That’s why Wyden and his colleague Sen. Mark Udall offered an amendment
on Tuesday to the Patriot Act reauthorization.
The amendment, first reported by Marcy Wheeler, blasts the administration for
“secretly reinterpret[ing] public laws and statutes.” It would compel the Attorney
General to “publicly disclose the United States Government’s official
interpretation of the USA Patriot Act.” And, intriguingly, it refers to
“intelligence-collection authorities” embedded in the Patriot Act that the
administration briefed the Senate about in February.
Wyden says he “can’t answer” any specific questions about how the government
thinks it can use the Patriot Act. That would risk revealing classified
information — something Wyden considers an abuse of government secrecy. He
believes the techniques themselves should stay secret, but the rationale for
using their legal use under Patriot ought to be disclosed.
“I draw a sharp line between the secret interpretation of the law, which I
believe is a growing problem, and protecting operations and methods in the
intelligence area, which have to be protected,” he says.

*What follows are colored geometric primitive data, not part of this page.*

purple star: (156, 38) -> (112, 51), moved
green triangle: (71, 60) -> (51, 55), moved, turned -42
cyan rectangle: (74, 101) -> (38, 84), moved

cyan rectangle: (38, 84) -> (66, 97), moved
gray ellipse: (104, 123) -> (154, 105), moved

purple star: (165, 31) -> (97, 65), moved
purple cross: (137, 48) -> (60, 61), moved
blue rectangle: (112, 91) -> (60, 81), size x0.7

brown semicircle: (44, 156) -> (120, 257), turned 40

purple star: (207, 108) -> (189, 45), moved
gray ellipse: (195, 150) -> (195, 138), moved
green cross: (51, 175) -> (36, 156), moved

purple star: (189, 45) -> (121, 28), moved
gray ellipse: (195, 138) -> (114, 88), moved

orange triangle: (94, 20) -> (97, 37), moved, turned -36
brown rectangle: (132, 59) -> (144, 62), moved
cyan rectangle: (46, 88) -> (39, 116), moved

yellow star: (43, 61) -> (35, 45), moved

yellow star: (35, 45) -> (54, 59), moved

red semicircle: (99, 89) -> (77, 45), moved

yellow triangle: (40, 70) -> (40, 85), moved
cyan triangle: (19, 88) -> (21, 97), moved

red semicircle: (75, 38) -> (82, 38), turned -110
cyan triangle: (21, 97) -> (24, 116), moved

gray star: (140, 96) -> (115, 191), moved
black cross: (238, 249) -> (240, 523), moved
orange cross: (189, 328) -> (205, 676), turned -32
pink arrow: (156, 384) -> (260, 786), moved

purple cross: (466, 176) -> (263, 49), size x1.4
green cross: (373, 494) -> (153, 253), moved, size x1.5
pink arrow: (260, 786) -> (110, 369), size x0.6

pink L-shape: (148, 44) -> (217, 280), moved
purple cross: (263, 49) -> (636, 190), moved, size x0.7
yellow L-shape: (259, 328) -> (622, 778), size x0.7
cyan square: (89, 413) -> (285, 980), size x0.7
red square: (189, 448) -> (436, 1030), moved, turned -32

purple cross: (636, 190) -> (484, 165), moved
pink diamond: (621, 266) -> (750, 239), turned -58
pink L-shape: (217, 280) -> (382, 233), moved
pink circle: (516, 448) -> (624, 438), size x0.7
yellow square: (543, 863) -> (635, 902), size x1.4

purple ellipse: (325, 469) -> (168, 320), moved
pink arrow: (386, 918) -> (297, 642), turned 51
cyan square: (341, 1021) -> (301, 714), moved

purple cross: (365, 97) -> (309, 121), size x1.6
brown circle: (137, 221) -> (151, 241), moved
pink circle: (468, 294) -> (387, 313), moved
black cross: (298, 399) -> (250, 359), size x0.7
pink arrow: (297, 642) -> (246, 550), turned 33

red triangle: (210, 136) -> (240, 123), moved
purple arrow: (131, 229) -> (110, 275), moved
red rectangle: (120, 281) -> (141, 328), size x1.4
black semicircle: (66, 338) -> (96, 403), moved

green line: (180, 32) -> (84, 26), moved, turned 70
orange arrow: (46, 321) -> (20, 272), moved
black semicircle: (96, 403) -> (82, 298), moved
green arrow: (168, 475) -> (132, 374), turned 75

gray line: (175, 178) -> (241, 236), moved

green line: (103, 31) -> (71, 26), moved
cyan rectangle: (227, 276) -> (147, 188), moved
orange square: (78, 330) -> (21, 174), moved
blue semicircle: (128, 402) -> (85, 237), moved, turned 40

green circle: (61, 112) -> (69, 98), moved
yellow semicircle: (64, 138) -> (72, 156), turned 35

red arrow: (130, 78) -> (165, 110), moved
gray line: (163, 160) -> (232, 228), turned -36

Surveillance under the business-records provisions has recently spiked. The
Justice Department’s official disclosure on its use of the Patriot Act,
delivered to Congress in April, reported that the government asked the Foreign
Intelligence Surveillance Court for approval to collect business records 96 times in 2010
— up from just 21 requests the year before. The court didn’t reject a single request. But it
“modified” those requests 43 times, indicating to some Patriot-watchers that a
broadening of the provision is underway.
“The FISA Court is a pretty permissive body, so that suggests something novel
or particularly aggressive, not just in volume, but in the nature of the
request,” says Michelle Richardson, the ACLU’s resident Patriot Act lobbyist.
“No one has tipped their hand on this in the slightest. But we’ve come to the
conclusion that this is some kind of bulk collection. It wouldn’t be surprising
to me if it’s some kind of internet or communication-records dragnet.” (Full
disclosure: My fiancée works for the ACLU.)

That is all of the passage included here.